■ Source material ■
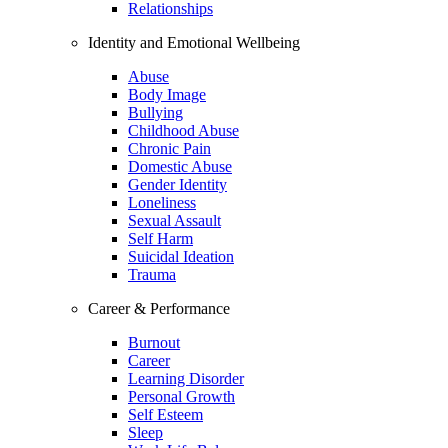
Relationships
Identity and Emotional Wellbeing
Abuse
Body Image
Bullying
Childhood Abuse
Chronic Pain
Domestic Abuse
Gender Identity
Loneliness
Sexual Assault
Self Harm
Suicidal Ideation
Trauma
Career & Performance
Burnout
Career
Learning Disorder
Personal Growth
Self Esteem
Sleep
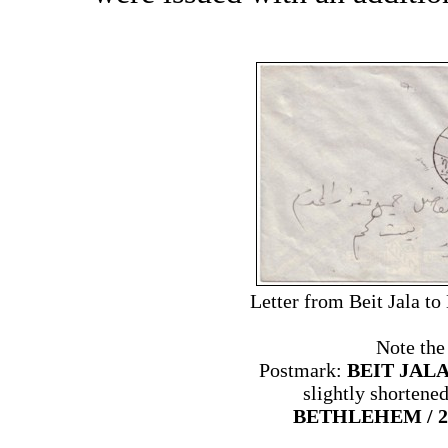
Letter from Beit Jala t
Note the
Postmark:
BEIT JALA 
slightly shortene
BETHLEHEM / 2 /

...

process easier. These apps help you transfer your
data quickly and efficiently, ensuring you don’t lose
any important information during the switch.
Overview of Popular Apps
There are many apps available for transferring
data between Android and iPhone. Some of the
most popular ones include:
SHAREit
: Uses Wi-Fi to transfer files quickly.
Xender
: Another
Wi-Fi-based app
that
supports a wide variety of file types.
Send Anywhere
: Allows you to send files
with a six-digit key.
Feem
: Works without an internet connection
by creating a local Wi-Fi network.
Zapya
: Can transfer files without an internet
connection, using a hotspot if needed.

■ Task objective ■
Please return each line of the listing above that contains "connection".

■ Response to this exercise ■
: Works without an internet connection
connection, using a hotspot if needed.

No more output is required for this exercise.